Gosh, sometimes I feel like adults revert back to being children, needing only the basics of positive reinforcements. I can't count the number of times I've seen the "child" of different classmates of mine come out in the kitchen. Not that it's a bad thing right?

Tuesday, February 3, 2009

my love begins to grow...

I want to start by correcting my last post's comments about "busy feet rushing around" over at the bakeshop. It just isn't true. In fact, it's quite the opposite. When I wrote that I actually had my class in mind and the way we behave in the foreign land. We treat it like the hot side...racing around as fast as possible when, in fact, the baking students travel half the speed and are very calm and collected, while still getting product out. It's very very strange, haha.

On to grander things. Yesterday my group and I made lots of fun things with pate a choux (pronounced patashoo), which is a "pre-cooked batter" that can be manipulated into an enormous amount of goodies, both savory and sweet. From the dough we produced cream puffs, swans (like a cream puff but with the addition of custard and berries), gougeres (cream puffs with cheese) and eclairs. I really enjoyed this day and all the assembly that took place.
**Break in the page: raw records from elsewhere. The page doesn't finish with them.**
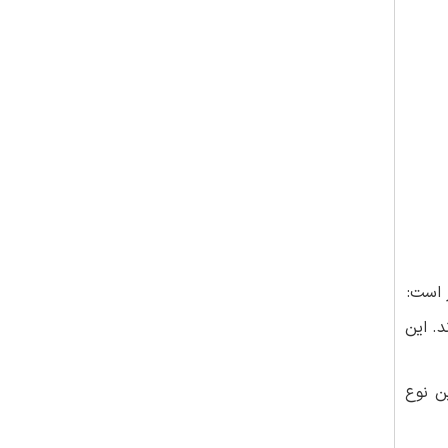
 است:
. این
ن نوع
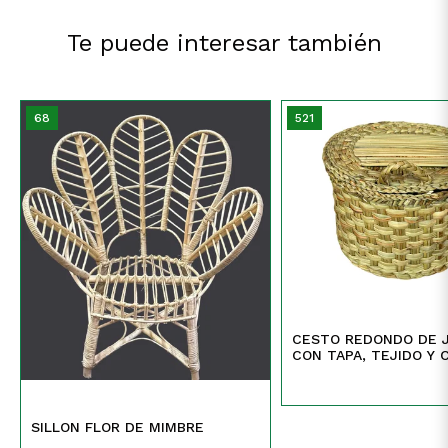
Te puede interesar también
68
521
CESTO REDONDO DE 
CON TAPA, TEJIDO Y 
SUNCHO
SILLON FLOR DE MIMBRE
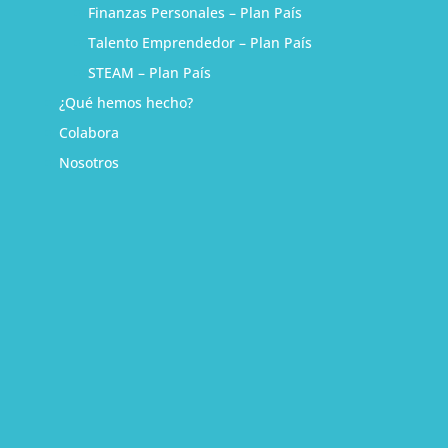
Finanzas Personales – Plan País
Talento Emprendedor – Plan País
STEAM – Plan País
¿Qué hemos hecho?
Colabora
Nosotros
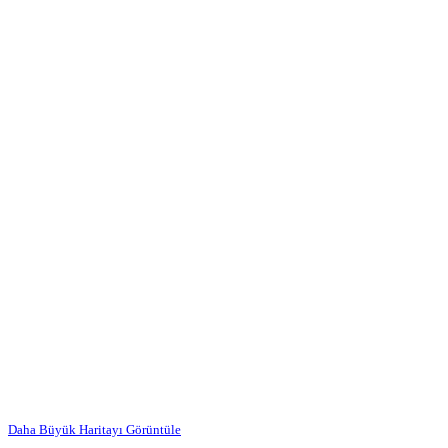
Daha Büyük Haritayı Görüntüle
…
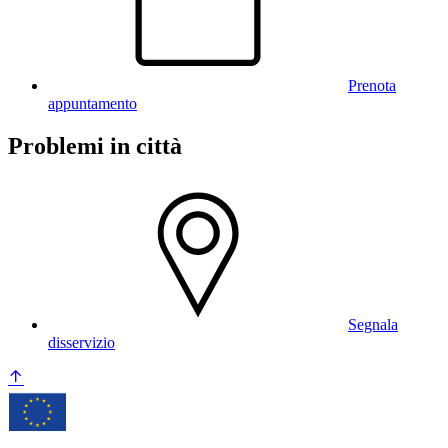
Prenota
appuntamento
Problemi in città
Segnala
disservizio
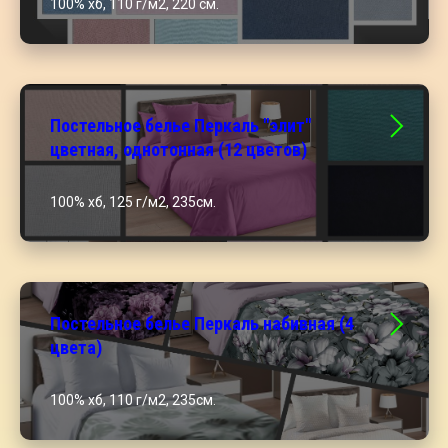
100% хб, 110 г/м2, 220 см.
Постельное белье Перкаль "элит"
цветная, однотонная (12 цветов)
100% хб, 125 г/м2, 235см.
Постельное белье Перкаль набивная (4
цвета)
100% хб, 110 г/м2, 235см.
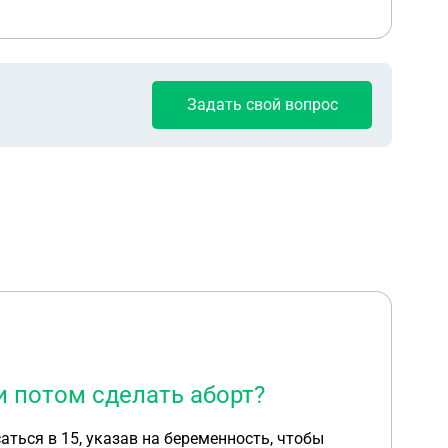
Задать свой вопрос
и потом сделать аборт?
саться в 15, указав на беременность, чтобы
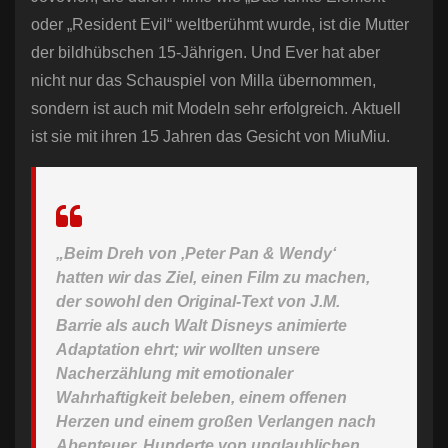
oder „Resident Evil“ weltberühmt wurde, ist die Mutter
der bildhübschen 15-Jährigen. Und Ever hat aber
nicht nur das Schauspiel von Milla übernommen,
sondern ist auch mit Modeln sehr erfolgreich. Aktuell
ist sie mit ihren 15 Jahren das Gesicht von MiuMiu.
„Beim Dreh von ‚Peter Pan & Wendy‘
hatten wir das Ziel, einen Film zu machen,
der sowohl den Original-Text von J.M.
Barrie als auch Walt Disneys animierte
Adaptation ehrt; wir wollten unsere
Nacherzählung mit emotionaler
Wahrhaftigkeit beleben, einem offenen
Herzen und einem großen Verlangen nach
Abenteuer. Hunderte von unglaublichen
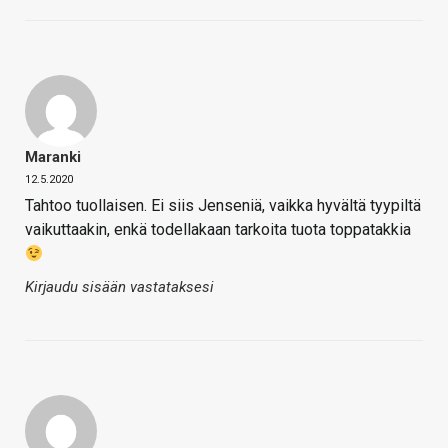
Maranki
12.5.2020
Tahtoo tuollaisen. Ei siis Jenseniä, vaikka hyvältä tyypiltä
vaikuttaakin, enkä todellakaan tarkoita tuota toppatakkia
Kirjaudu sisään vastataksesi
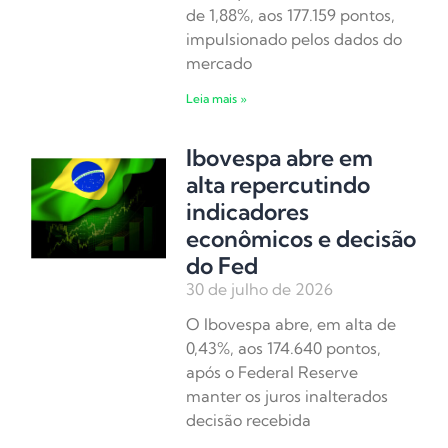
de 1,88%, aos 177.159 pontos,
impulsionado pelos dados do
mercado
Leia mais »
Ibovespa abre em
alta repercutindo
indicadores
econômicos e decisão
do Fed
30 de julho de 2026
O Ibovespa abre, em alta de
0,43%, aos 174.640 pontos,
após o Federal Reserve
manter os juros inalterados
decisão recebida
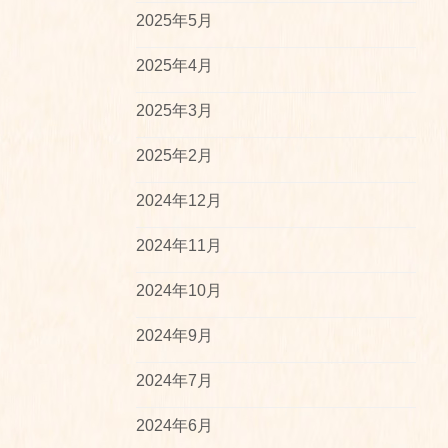
2025年5月
2025年4月
2025年3月
2025年2月
2024年12月
2024年11月
2024年10月
2024年9月
2024年7月
2024年6月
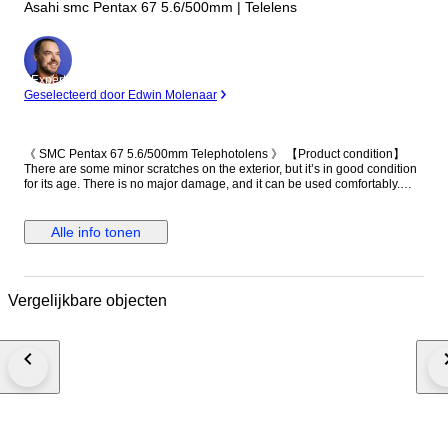
Asahi smc Pentax 67 5.6/500mm | Telelens
Expert
Geselecteerd door Edwin Molenaar
《 SMC Pentax 67 5.6/500mm Telephotolens 》 【Product condition】
There are some minor scratches on the exterior, but it’s in good condition
for its age. There is no major damage, and it can be used comfortably.
【Functional】 The following functions have been checked: the extension
operates smoothly. The aperture is fixed and does not move. 【Optics】
There is approximately 1.5 cm of fungus around the edge of the front
Alle info tonen
element, and fungus is present throughout the middle and rear elements.
【Accessories】 ・Main unit（front cap, rear cap） Please note that your
local customs office may impose import duties and taxes. If your item is
returned for non-payment, shipping costs will be deducted from the
Vergelijkbare objecten
refund. A video of the item’s condition and functionality is recorded prior to
packaging for documentation purposes. Thank you for your
understanding.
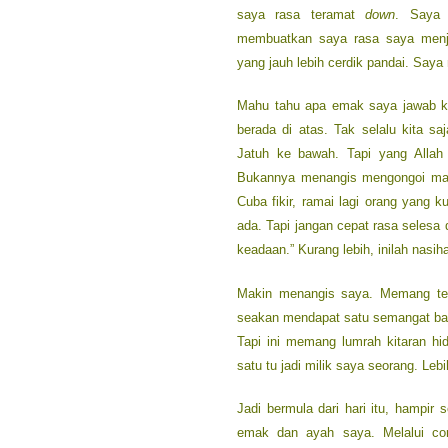
saya rasa teramat
down
. Saya 
membuatkan saya rasa saya menja
yang jauh lebih cerdik pandai. Sa
Mahu tahu apa emak saya jawab ket
berada di atas. Tak selalu kita 
Jatuh ke bawah. Tapi yang Allah
Bukannya menangis mengongoi maca
Cuba fikir, ramai lagi orang yang k
ada. Tapi jangan cepat rasa selesa
keadaan.” Kurang lebih, inilah nasih
Makin menangis saya. Memang ter
seakan mendapat satu semangat baru
Tapi ini memang lumrah kitaran h
satu tu jadi milik saya seorang. Lebi
Jadi bermula dari hari itu, hampir 
emak dan ayah saya. Melalui co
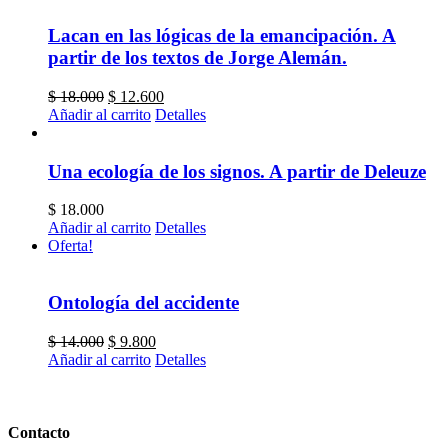
Lacan en las lógicas de la emancipación. A
partir de los textos de Jorge Alemán.
El
El
$
18.000
$
12.600
precio
precio
Añadir al carrito
Detalles
original
actual
era:
es:
$ 18.000.
$ 12.600.
Una ecología de los signos. A partir de Deleuze
$
18.000
Añadir al carrito
Detalles
Oferta!
Ontología del accidente
El
El
$
14.000
$
9.800
precio
precio
Añadir al carrito
Detalles
original
actual
era:
es:
$ 14.000.
$ 9.800.
Contacto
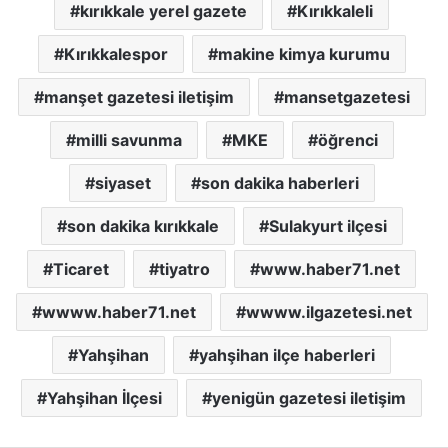
kırıkkale yerel gazete
Kırıkkaleli
Kırıkkalespor
makine kimya kurumu
manşet gazetesi iletişim
mansetgazetesi
milli savunma
MKE
öğrenci
siyaset
son dakika haberleri
son dakika kırıkkale
Sulakyurt ilçesi
Ticaret
tiyatro
www.haber71.net
wwww.haber71.net
wwww.ilgazetesi.net
Yahşihan
yahşihan ilçe haberleri
Yahşihan İlçesi
yenigün gazetesi iletişim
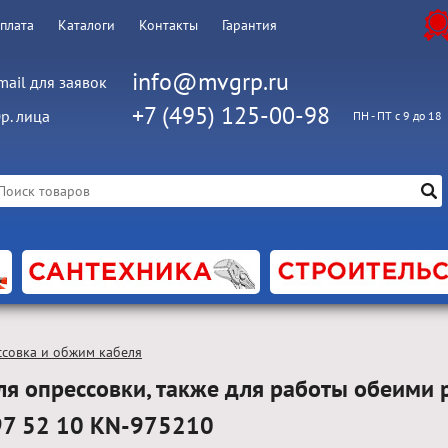
оплата
Каталоги
Контакты
Гарантия
info@mvgrp.ru
mail для заявок
+7 (495) 125-00-98
р. лица
ПН - ПТ с 9 до 18
совка и обжим кабеля
я опрессовки, также для работы обеими 
97 52 10 KN-975210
For some reason piping chantilley (sweetened whipped cream) into a little ball of pate a choux was strangely rewarding. It was also a good day because at the end of the night Chef liked my cream puff the best and set it as the example of what everyone else should have done. Maybe it's because I love cream puffs? Extra love perhaps??
As you can see I'm holding my award winning cream puff with a forced smile. For some reason I lost my knack for being photogenic....maybe it will come back some day.

The BEST day so far had to be today. I knew I had a small obsession with homemade angel food cake but I had NO IDEA I was this obsessed with it. I was the only one in the class to make it and I made it as if my life depended on it. I think Chef was a little weirded out. Before class, after requesting my team make it I told Chef I wanted to eat a whole cake for dinner....maybe that's why he thinks I'm strange. At the end of the night when he was reviewing our stuff he picked up a piece and asked if I was pleased and I said, "Chef, I seriously LOVE my angel food cake." I didn't realize how dumb I sounded until Burroughs repeated it to me after class. It was good alright? Don't tell me you're not wishing you had a piece right now...with those berries...and the chantilley cream...I don't know who could pass that up. Here is the glorious, fairly simple recipe:

ANGEL FOOD CAKE (makes one tube cake)

1 lb. egg white
1 t. vanilla
1/2 lb. sugar
1/8 oz. cream of tartar
1/8 oz. salt
1/2 lb. sugar
6.5 oz. cake flour

1. Combine first the sugar, cream of tartar, salt and vanilla. Add gradually to egg whites after they have whipped to a foam and beat until mixture forms a wet peak (soft peak)
2. Sift second sugar and flour together and carefully told into whites.
3. Pour batter into an 8 in. tube pan.
4. Bake at 325 degrees in a convection oven or 350 in a regular oven for 35-40 minutes or until cake bounces back and is brown.
5. Allow cake to cool before removing from pan

____So I'm sorry about the weight measurements...I don't know how to make them into regular ones. I would say, if you have some extra dough laying around to buy a scale. They're seriously really helpful. Kind of pricey...like $40-$50 I think, but worth it.

I do enjoy the class more now that we're out of bread baking. I don't know what my deal is with breads but I'm glad we're past it and I can just enjoy what others make and appreciate their hard work instead of laboring in frustration myself. Cheers to bread bakers!